Mit dem Aufbau eines neuen Standorts in Chemnitz stärkt die leap:up GmbH ihr Engagement in Sachsen gezielt in der Wirtschaftsregion Südwestsachsen. Gemeinsam mit Partnern aus Wissenschaft, Gesundheitswirtschaft, Finanzierung und Kommune entsteht eine Transferplattform, die Forschung systematisch in marktfähige Innovationen überführt und regionale Wertschöpfung stärkt. Die Eröffnung fand am 15.1.26 in der fabrik chemnitz statt.
19.01.2026

Chemnitz entwickelt sich zunehmend zu einem relevanten Standort für angewandte Forschung, Gesundheitswirtschaft und technologiegetriebene Gründungen. Vor diesem Hintergrund wird leap:up, eine hundertprozentige Tochter des Branchenverbands biosaxony, ab 2026 mit einem eigenen Büro vor Ort präsent sein. Ziel ist es, regionale Akteure zu bündeln und den Transfer von der Wissenschaft in die wirtschaftliche Anwendung gezielt zu vertiefen.
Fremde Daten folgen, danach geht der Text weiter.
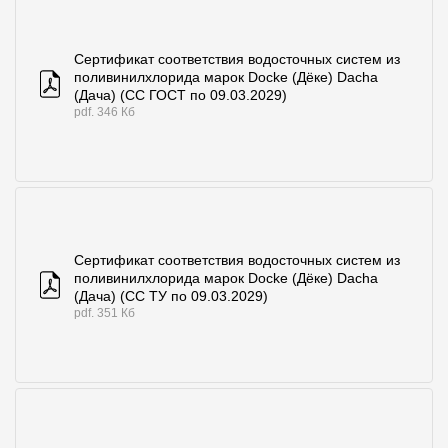
Сертификат соответствия водосточных систем из
поливинилхлорида марок Docke (Дёке) Dacha
(Дача) (СС ГОСТ по 09.03.2029)
pdf. 346 Кб
Сертификат соответствия водосточных систем из
поливинилхлорида марок Docke (Дёке) Dacha
(Дача) (СС ТУ по 09.03.2029)
pdf. 351 Кб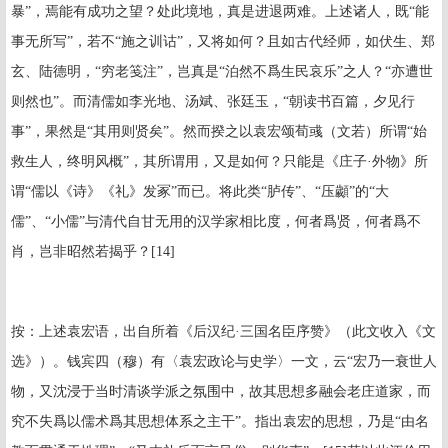
暴”，焉能有成功之望？处此境地，真是进退两难。上述诸人，既“能
事无所写”，若不“施之训诂”，又将如何？且如古代经师，如伏生、郑
玄、陆德明，“穷老笺注”，岂真是“泊然不爲生民哀乐”之人？“亦遭世
则然也”。而清儒如李光地、汤斌、张廷玉，“朝读书百篇，夕见行
事”，果然是“其用则贤矣”。然而揆之以袁宏颂荀彧（文若）所谓“始
救生人，终明风概”，其所谓用，又是如何？只能是《庄子·外物》所
谓“儒以《诗》《礼》发冢”而已。将此类“胪传”、“压顪”的“大
儒”、“小儒”与清代自甘无用的汉学家相比度，何者爲贤，何者爲不
肖，岂非昭然若揭乎？
[14]
按：上述袁宏语，出自所着《后汉纪·三国名臣序赞》（此文收入《文
选》）。钱宾四（穆）有〈袁宏政论与史学〉一文，云“宏乃一衰世人
物，又沈浸于当时清谈学派之氛围中，故其思想多融会老庄道家，而
究不失爲以儒术爲其思想体系之主干”。指出袁宏的思想，乃是“由名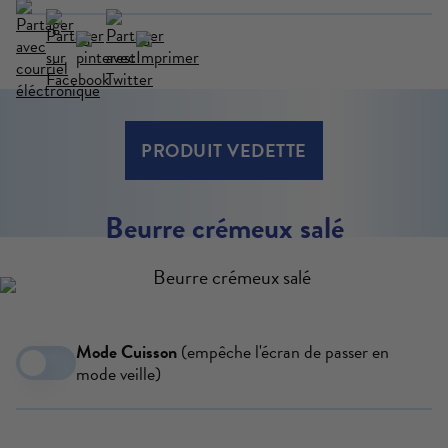
EN SAVOIR PLUS
PRODUIT VEDETTE
Beurre crémeux salé
Mode Cuisson
(empêche l'écran de passer en
mode veille)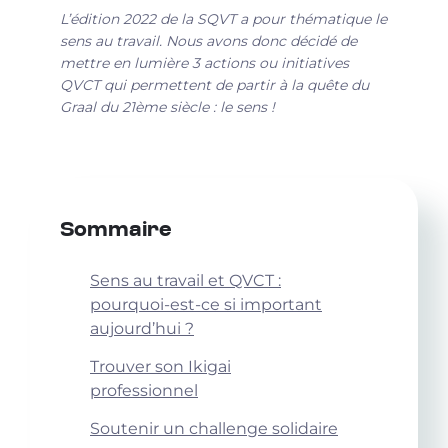
L’édition 2022 de la SQVT a pour thématique le
sens au travail. Nous avons donc décidé de
mettre en lumière 3 actions ou initiatives
QVCT qui permettent de partir à la quête du
Graal du 21ème siècle : le sens !
Sommaire
Sens au travail et QVCT :
pourquoi-est-ce si important
aujourd’hui ?
Trouver son Ikigai
professionnel
Soutenir un challenge solidaire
Südwestsachsen sieht sich mit vier zentralen Strukturentwicklungen konfrontiert: Dem beschleunigten demografischen Wandel, dem wachsenden Fachkräftemangel im Gesundheitswesen, der industriellen Transformation – insbesondere im automobilgeprägten Sektor – sowie zunehmenden Versorgungslücken in ländlichen Regionen. Gleichzeitig bietet sich die Chance, den Strukturwandel aktiv zu gestalten. Der Rückgang der Automobilindustrie wird von einem deutlichen Aufschwung der Lebenswissenschaften sowie der Medizintechnik-Branche begleitet. Dieser Innovations- und Wachstumsmotor wird die wirtschaftliche Erneuerung vorantreiben.
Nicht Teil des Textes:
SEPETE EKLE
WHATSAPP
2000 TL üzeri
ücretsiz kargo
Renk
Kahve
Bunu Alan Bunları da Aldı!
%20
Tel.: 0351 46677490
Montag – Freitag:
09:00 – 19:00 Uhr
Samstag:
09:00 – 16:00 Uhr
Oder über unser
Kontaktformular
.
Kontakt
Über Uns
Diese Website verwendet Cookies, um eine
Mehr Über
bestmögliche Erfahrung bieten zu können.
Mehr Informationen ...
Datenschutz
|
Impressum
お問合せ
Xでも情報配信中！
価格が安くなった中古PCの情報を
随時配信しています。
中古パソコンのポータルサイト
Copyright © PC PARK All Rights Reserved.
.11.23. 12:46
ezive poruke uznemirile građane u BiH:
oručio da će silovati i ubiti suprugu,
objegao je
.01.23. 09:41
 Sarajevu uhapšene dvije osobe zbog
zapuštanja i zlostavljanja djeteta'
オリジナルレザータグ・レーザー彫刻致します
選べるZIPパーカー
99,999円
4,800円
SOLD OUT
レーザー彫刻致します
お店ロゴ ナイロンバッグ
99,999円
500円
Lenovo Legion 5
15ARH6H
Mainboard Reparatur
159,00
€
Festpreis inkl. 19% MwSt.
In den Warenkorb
„Der Zeitpunkt für diesen Schritt ist daher ideal“, sagt André Hofmann, CEO der leap:up GmbH. „Chemnitz bringt starke wissenschaftliche und klinische Kompetenzen sowie ein gewachsenes Netzwerk engagierter Akteure mit. leap:up ergänzt diese Stärken durch erprobte Transferformate und Umsetzungserfahrung – eine Konstellation, die es ermöglicht, Technologietransfer nachhaltig in der Region zu verankern.“ Dr. Oliver Uecke, Vorstandsvorsitzender des biosaxony e.V. ergänzt: „Als Verein ist uns die Nähe zu unseren Mitgliedern und Partnern sehr wichtig, denn nur so können alle Beteiligten den größtmöglichen Mehrwert aus den Kooperationsmöglichkeiten und Angeboten des biosaxony e.V. ziehen.“

Starkes Bündnis für Südwestsachsen

Getragen wird der Standortaufbau von einem breiten regionalen Bündnis aus Kommune, Wissenschaft, Gesundheitsversorgung und Finanzierung: der Stadt Chemnitz, der Technischen Universität Chemnitz, dem Klinikum Chemnitz sowie der Volksbank Chemnitz eG. und dem Standortkomplex die fabrik chemnitz.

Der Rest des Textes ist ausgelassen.